Wade was known for his humor, generous spirit, and love for all things hunting and outdoors. He shared his enthusiasm with his family and enjoyed quiet fishing dates with Ana and playing softball with his friends. Wade worked as a letter carrier for the Powderhorn Post Office in Minneapolis for 29 years. He was a community fixture, well known and loved. 

Wade didn't speak a lot about his years in the Army, but he was proud to have served. In 1990, he was deployed to the Persian Gulf War where he spent seven months on the front line. Technology was different then, and communications involved letters and care packages.
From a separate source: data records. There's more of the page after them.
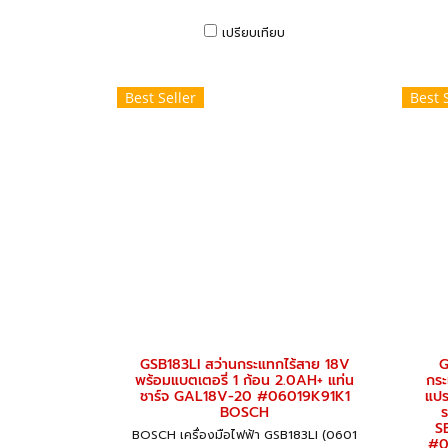
เปรียบเทียบ
Best Seller
Best 
GSB183LI สว่านกระแทกไร้สาย 18V
G
พร้อมแบตเตอรี่ 1 ก้อน 2.0AH+ แท่น
กระ
ชาร์จ GAL18V-20 #06019K91K1
แปร
BOSCH
SE
BOSCH เครื่องมือไฟฟ้า GSB183LI (0601
#0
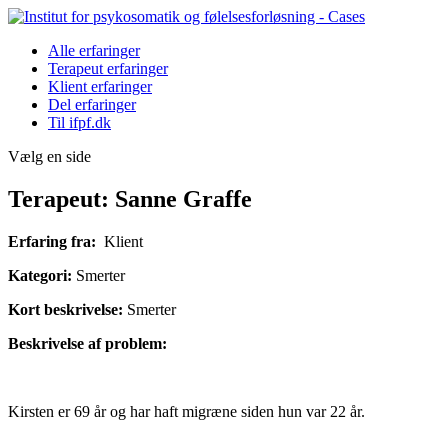
Alle erfaringer
Terapeut erfaringer
Klient erfaringer
Del erfaringer
Til ifpf.dk
Vælg en side
Terapeut: Sanne Graffe
Erfaring fra:
Klient
Kategori:
Smerter
Kort beskrivelse:
Smerter
Beskrivelse af problem:
Kirsten er 69 år og har haft migræne siden hun var 22 år.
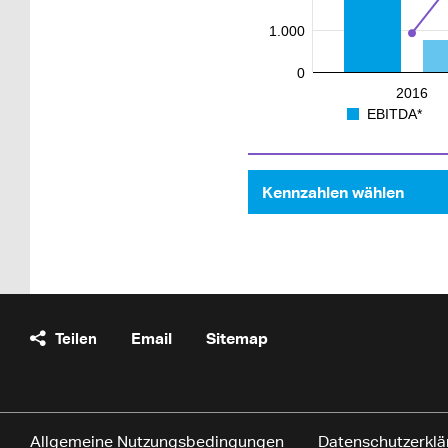
1.000
0
2016
EBITDA*
Kennzahlen wählen
Teilen
Email
Sitemap
Allgemeine Nutzungsbedingungen
Datenschutzerklä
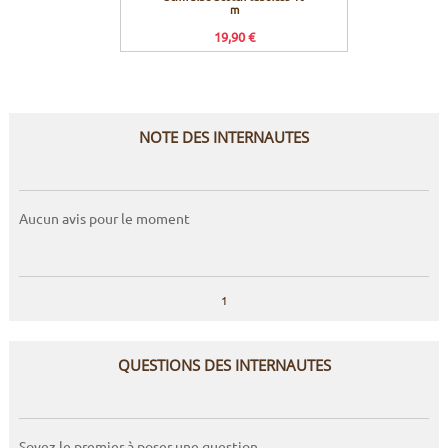
m
19,90 €
Prix c
NOTE DES INTERNAUTES
Aucun avis pour le moment
1
QUESTIONS DES INTERNAUTES
Soyez le premier à poser une question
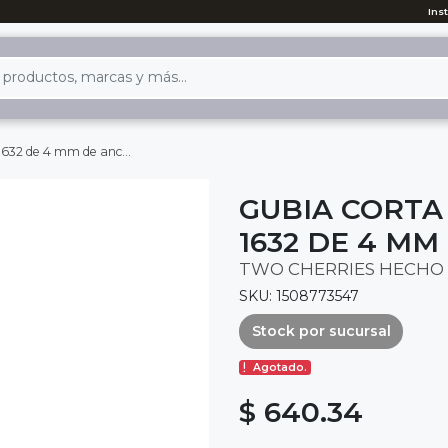
Ins
 mm de ancho para torneria
GUBIA CORTA
1632 DE 4 M
TWO CHERRIES HECHO 
SKU: 1508773547
Stock por sucursal
Agotado.
$ 640.34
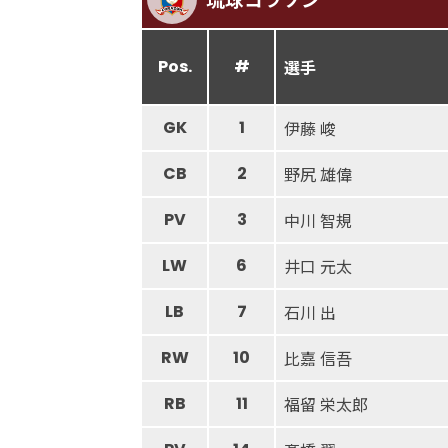
Pos.
#
選手
GK
1
伊藤 峻
CB
2
野尻 雄偉
PV
3
中川 智規
LW
6
井口 元太
LB
7
石川 出
RW
10
比嘉 信吾
RB
11
福留 栄太郎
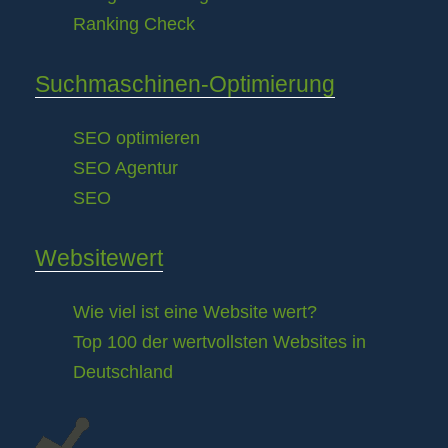
Ranking Check
Suchmaschinen-Optimierung
SEO optimieren
SEO Agentur
SEO
Websitewert
Wie viel ist eine Website wert?
Top 100 der wertvollsten Websites in
Deutschland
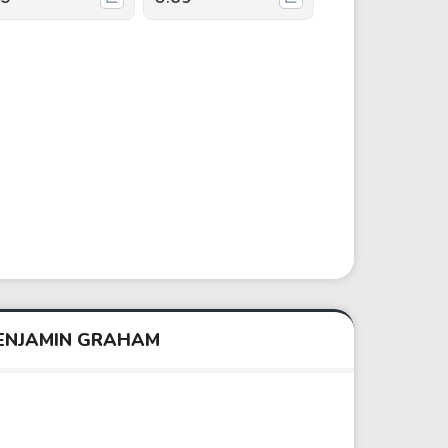
BENJAMIN GRAHAM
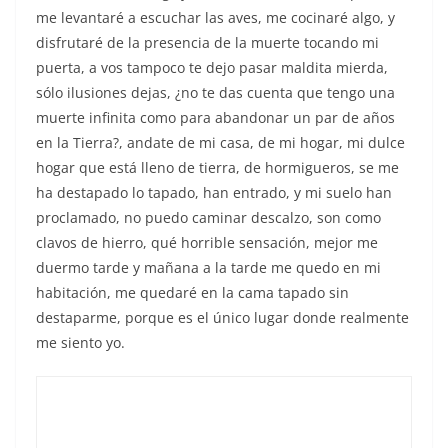
me levantaré a escuchar las aves, me cocinaré algo, y
disfrutaré de la presencia de la muerte tocando mi
puerta, a vos tampoco te dejo pasar maldita mierda,
sólo ilusiones dejas, ¿no te das cuenta que tengo una
muerte infinita como para abandonar un par de años
en la Tierra?, andate de mi casa, de mi hogar, mi dulce
hogar que está lleno de tierra, de hormigueros, se me
ha destapado lo tapado, han entrado, y mi suelo han
proclamado, no puedo caminar descalzo, son como
clavos de hierro, qué horrible sensación, mejor me
duermo tarde y mañana a la tarde me quedo en mi
habitación, me quedaré en la cama tapado sin
destaparme, porque es el único lugar donde realmente
me siento yo.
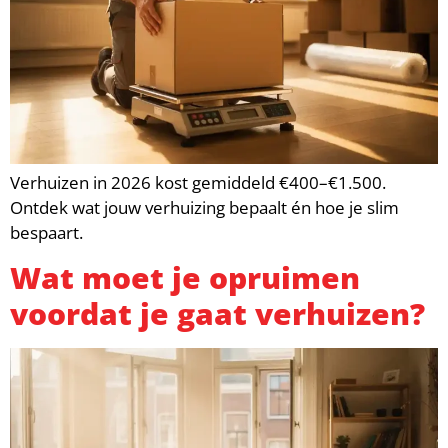
Verhuizen in 2026 kost gemiddeld €400–€1.500.
Ontdek wat jouw verhuizing bepaalt én hoe je slim
bespaart.
Wat moet je opruimen
voordat je gaat verhuizen?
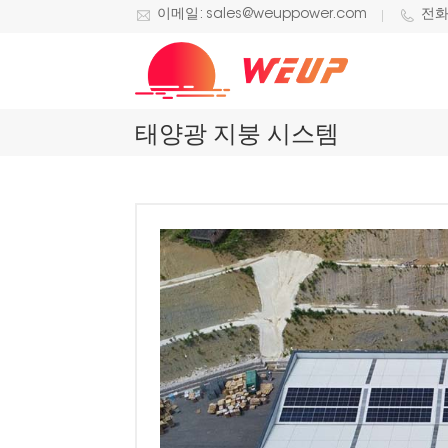
이메일: sales@weuppower.com
전화/
태양광 지붕 시스템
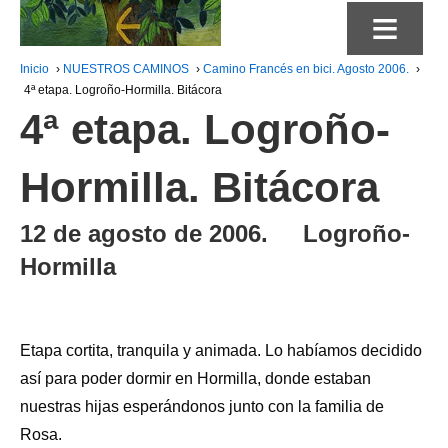
≡
Inicio
›
NUESTROS CAMINOS
›
Camino Francés en bici. Agosto 2006.
›
4ª etapa. Logroño-Hormilla. Bitácora
4ª etapa. Logroño-
Hormilla. Bitácora
12 de agosto de 2006. Logroño-
Hormilla
Etapa cortita, tranquila y animada. Lo habíamos decidido
así para poder dormir en Hormilla, donde estaban
nuestras hijas esperándonos junto con la familia de
Rosa.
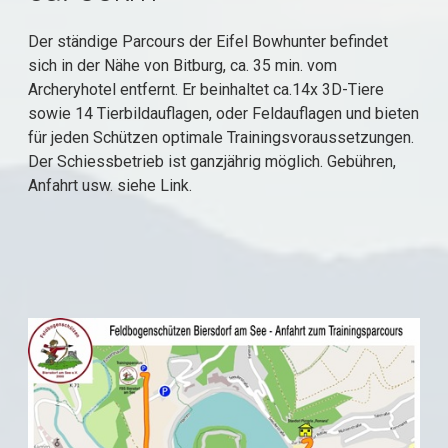
Der ständige Parcours der Eifel Bowhunter befindet
sich in der Nähe von Bitburg, ca. 35 min. vom
Archeryhotel entfernt. Er beinhaltet ca.14x 3D-Tiere
sowie 14 Tierbildauflagen, oder Feldauflagen und bieten
für jeden Schützen optimale Trainingsvoraussetzungen.
Der Schiessbetrieb ist ganzjährig möglich. Gebühren,
Anfahrt usw. siehe Link.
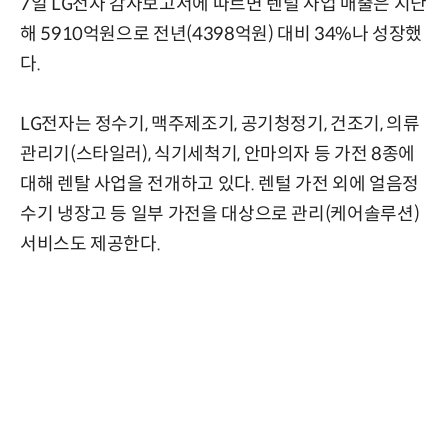
7일 LG전자 감사보고서에 따르면 렌털 사업 매출은 지난
해 5910억원으로 전년(4398억원) 대비 34%나 성장했
다.
LG전자는 정수기, 맥주제조기, 공기청정기, 건조기, 의류
관리기(스타일러), 식기세척기, 안마의자 등 가전 8종에
대해 렌탈 사업을 전개하고 있다. 렌털 가전 외에 얼음정
수기 냉장고 등 일부 가전을 대상으로 관리(케어솔루션)
서비스도 제공한다.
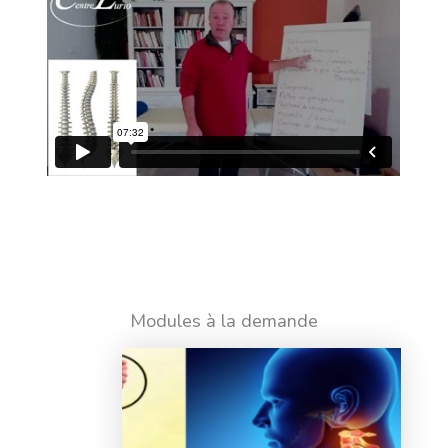
Modules à la demande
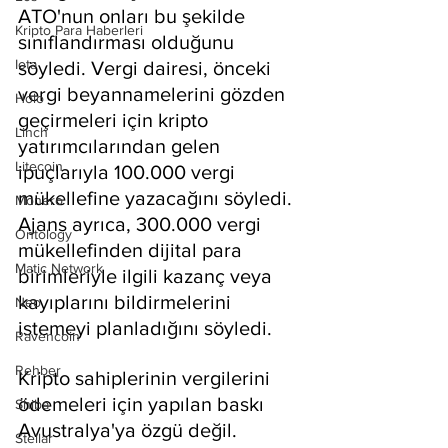
ATO'nun onları bu şekilde 
Kripto Para Haberleri
sınıflandırması olduğunu 
Iota
söyledi. Vergi dairesi, önceki 
vergi beyannamelerini gözden 
Holo
geçirmeleri için kripto 
Linch
yatırımcılarından gelen 
Litecoin
ipuçlarıyla 100.000 vergi 
mükellefine yazacağını söyledi. 
Monero
Ajans ayrıca, 300.000 vergi 
Ontology
mükellefinden dijital para 
Matic Network
birimleriyle ilgili kazanç veya 
kayıplarını bildirmelerini 
Neo
istemeyi planladığını söyledi.
Ravencoin
Rehber
Kripto sahiplerinin vergilerini 
ödemeleri için yapılan baskı 
Shiba
Avustralya'ya özgü değil. 
Stellar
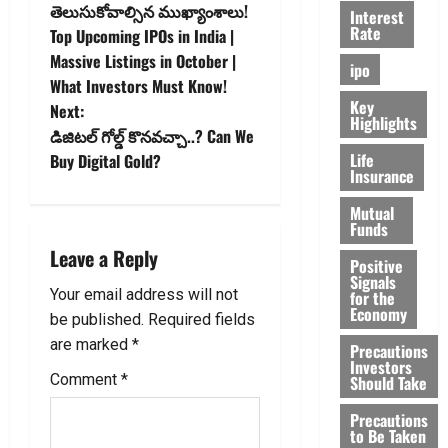
s
తెలుసుకోవాల్సిన ముఖ్యాంశాలు!
Interest
Rate
t
Top Upcoming IPOs in India |
Massive Listings in October |
ipo
n
What Investors Must Know!
Key
Next:
a
Highlights
డిజిట‌ల్ గోల్డ్ కొన‌వ‌చ్చా..? Can We
Life
v
Buy Digital Gold?
Insurance
i
Mutual
Funds
g
Leave a Reply
Positive
Signals
a
Your email address will not
for the
Economy
be published.
Required fields
t
are marked
*
Precautions
Investors
i
Comment
*
Should Take
o
Precautions
to Be Taken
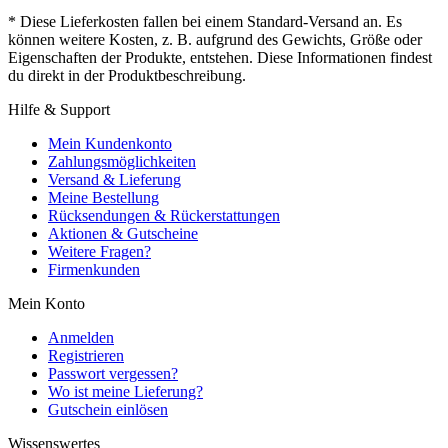
* Diese Lieferkosten fallen bei einem Standard-Versand an. Es
können weitere Kosten, z. B. aufgrund des Gewichts, Größe oder
Eigenschaften der Produkte, entstehen. Diese Informationen findest
du direkt in der Produktbeschreibung.
Hilfe & Support
Mein Kundenkonto
Zahlungsmöglichkeiten
Versand & Lieferung
Meine Bestellung
Rücksendungen & Rückerstattungen
Aktionen & Gutscheine
Weitere Fragen?
Firmenkunden
Mein Konto
Anmelden
Registrieren
Passwort vergessen?
Wo ist meine Lieferung?
Gutschein einlösen
Wissenswertes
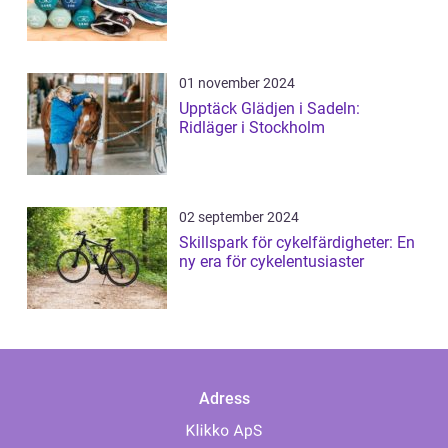
01 november 2024
Upptäck Glädjen i Sadeln:
Ridläger i Stockholm
02 september 2024
Skillspark för cykelfärdigheter: En
ny era för cykelentusiaster
Adress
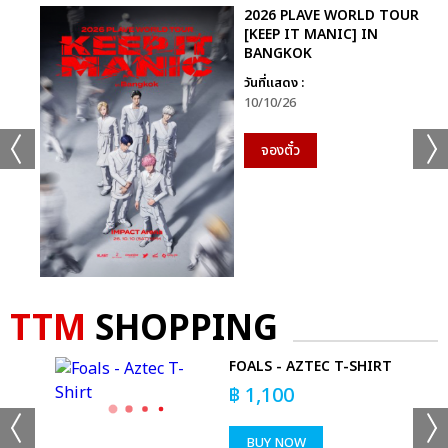
2026 PLAVE WORLD TOUR
[KEEP IT MANIC] IN
BANGKOK
วันที่แสดง :
10/10/26
จองตั๋ว
TTM
SHOPPING
AL
FOALS - AZTEC T-SHIRT
RT
฿
1,100
BUY NOW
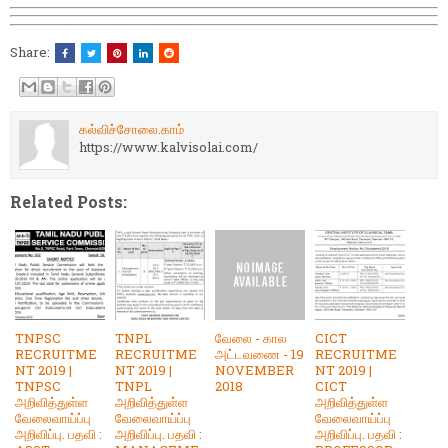
Share:
கல்விச்சோலை.காம்
https://www.kalvisolai.com/
Related Posts:
TNPSC
TNPL
வேலை - கால
CICT
RECRUITME
RECRUITME
அட்டவணை - 19
RECRUITME
NT 2019 |
NT 2019 |
NOVEMBER
NT 2019 |
TNPSC
TNPL
2018
CICT
அறிவித்துள்ள
அறிவித்துள்ள
அறிவித்துள்ள
வேலைவாய்ப்பு
வேலைவாய்ப்பு
வேலைவாய்ப்பு
அறிவிப்பு. பதவி :
அறிவிப்பு. பதவி :
அறிவிப்பு. பதவி :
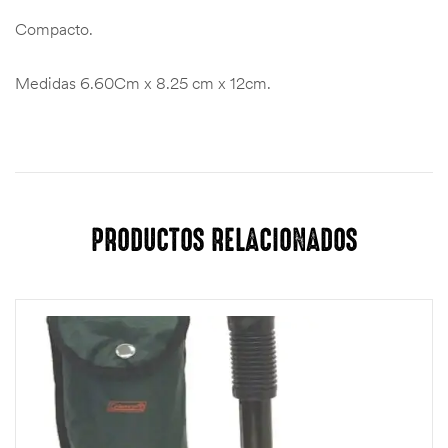
Compacto.
Medidas 6.60Cm x 8.25 cm x 12cm.
PRODUCTOS RELACIONADOS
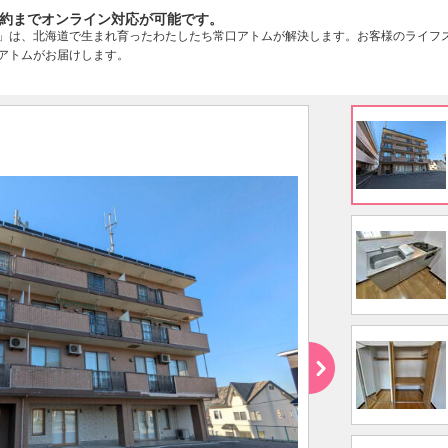
約までオンライン対応が可能です。
」は、北海道で生まれ育ったわたしたち常口アトムが解決します。お客様のライフ
アトムがお届けします。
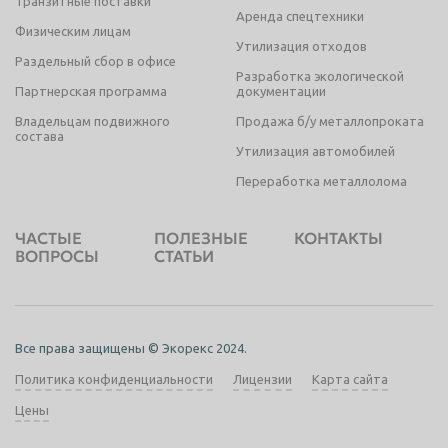
Транзитные поставки
Аренда спецтехники
Физическим лицам
Утилизация отходов
Раздельный сбор в офисе
Разработка экологической
Партнерская программа
документации
Владельцам подвижного
Продажа б/у металлопроката
состава
Утилизация автомобилей
Переработка металлолома
ЧАСТЫЕ
ПОЛЕЗНЫЕ
КОНТАКТЫ
ВОПРОСЫ
СТАТЬИ
Все права защищены © Экорекс 2024.
Политика конфиденциальности
Лицензии
Карта сайта
Цены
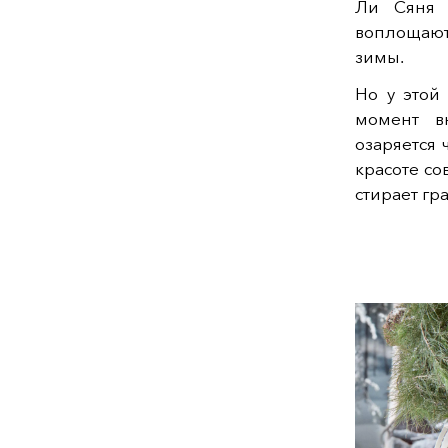
Ли Сяня 
воплощают
зимы.
Но у этой
момент в
озаряется 
красоте с
стирает гр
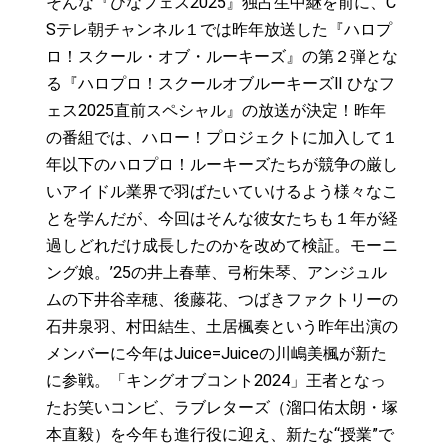
そんな『ひなフェス2025』独占生中継を前に、C
Sテレ朝チャンネル１では昨年放送した『ハロプ
ロ！スクール・オブ・ルーキーズ』の第２弾とな
る『ハロプロ！スクールオブルーキーズⅡ ひなフ
ェス2025直前スペシャル』の放送が決定！昨年
の番組では、ハロー！プロジェクトに加入して１
年以下のハロプロ！ルーキーズたちが競争の厳し
いアイドル業界で羽ばたいていけるよう様々なこ
とを学んだが、今回はそんな彼女たちも１年が経
過しどれだけ成長したのかを改めて検証。モーニ
ング娘。’25の井上春華、弓桁朱琴、アンジュル
ムの下井谷幸穂、後藤花、つばきファクトリーの
石井泉羽、村田結生、土居楓奏という昨年出演の
メンバーに今年はJuice=Juiceの川嶋美楓が新た
に参戦。「キングオブコント2024」王者となっ
たお笑いコンビ、ラブレターズ（溜口佑太朗・塚
本直毅）を今年も進行役に迎え、新たな“授業”で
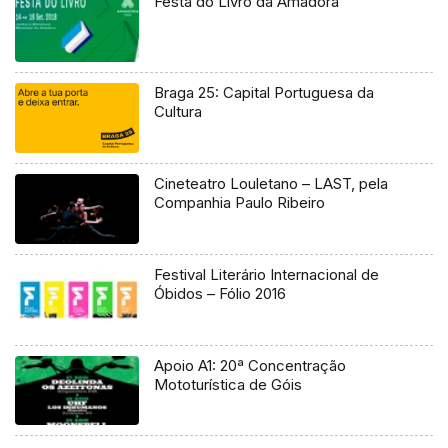
Festa do Livro da Amadora
Braga 25: Capital Portuguesa da
Cultura
Cineteatro Louletano – LAST, pela
Companhia Paulo Ribeiro
Festival Literário Internacional de
Óbidos – Fólio 2016
Apoio A1: 20ª Concentração
Mototurística de Góis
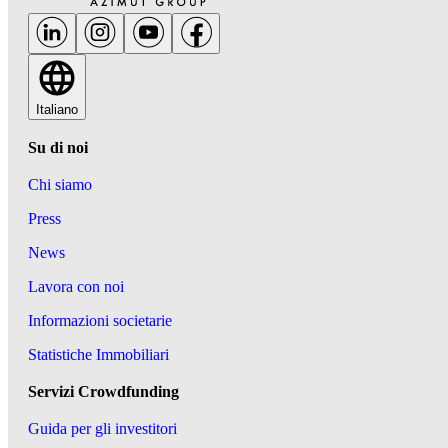
Italiano
Su di noi
Chi siamo
Press
News
Lavora con noi
Informazioni societarie
Statistiche Immobiliari
Servizi Crowdfunding
Guida per gli investitori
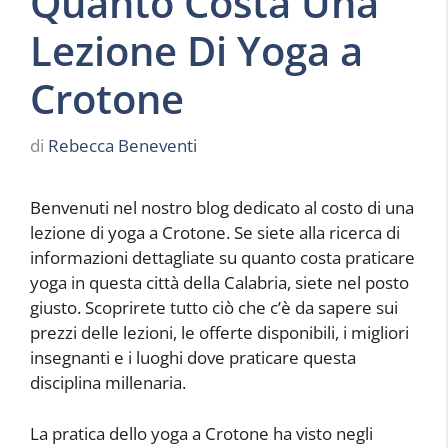
Quanto Costa Una
Lezione Di Yoga a
Crotone
di
Rebecca Beneventi
Benvenuti nel nostro blog dedicato al costo di una
lezione di yoga a Crotone. Se siete alla ricerca di
informazioni dettagliate su quanto costa praticare
yoga in questa città della Calabria, siete nel posto
giusto. Scoprirete tutto ciò che c’è da sapere sui
prezzi delle lezioni, le offerte disponibili, i migliori
insegnanti e i luoghi dove praticare questa
disciplina millenaria.
La pratica dello yoga a Crotone ha visto negli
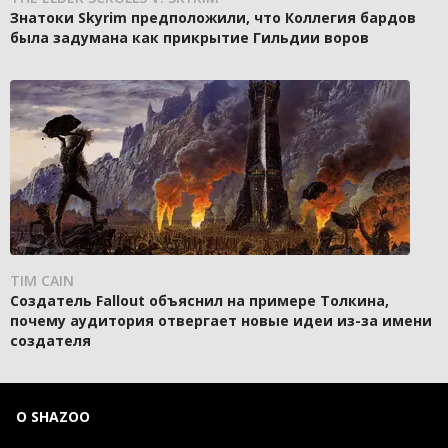
Знатоки Skyrim предположили, что Коллегия бардов
была задумана как прикрытие Гильдии воров
TIM CAIN
Создатель Fallout объяснил на примере Толкина,
почему аудитория отвергает новые идеи из-за имени
создателя
О SHAZOO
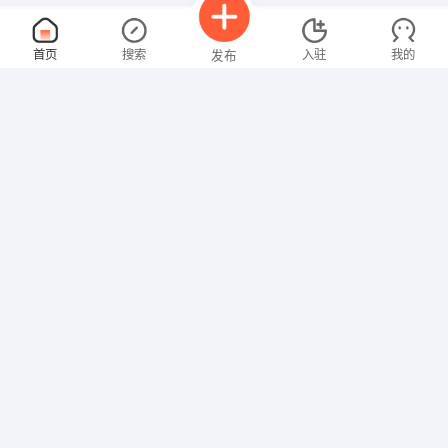
工长
面议
首页
搜索
入驻
我的
发布
08-09
性别不限
经验不限
青海华宅建筑装饰工程有限公司
申请
海湖新区五矿云金贸B座9楼华宅装饰
工程综合资料员
面议
招聘信息
求职简历
08-09
性别不限
经验不限
青海振威吊装工程有限公司
申请
五四西路71号安泰大厦东座24楼
建筑规划师
面议
08-09
性别不限
经验不限
广州博厦建筑设计研究院有限公司城东分公司
申请
昆路中路畅源融信大厦13楼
The Congregation B'nai Emet preschool program adopted Wade as their pen pal and sent him letters, cards, and cassette tapes with songs of hope and love. Wade was so touched that he visited the children on his return to thank them for their kindness and support. 

Wade was a donor to Lions Gift of Sight, and when he died, his corneas helped two people in need of sight-saving corneal transplants. We thank Wade for his service in life and service after death.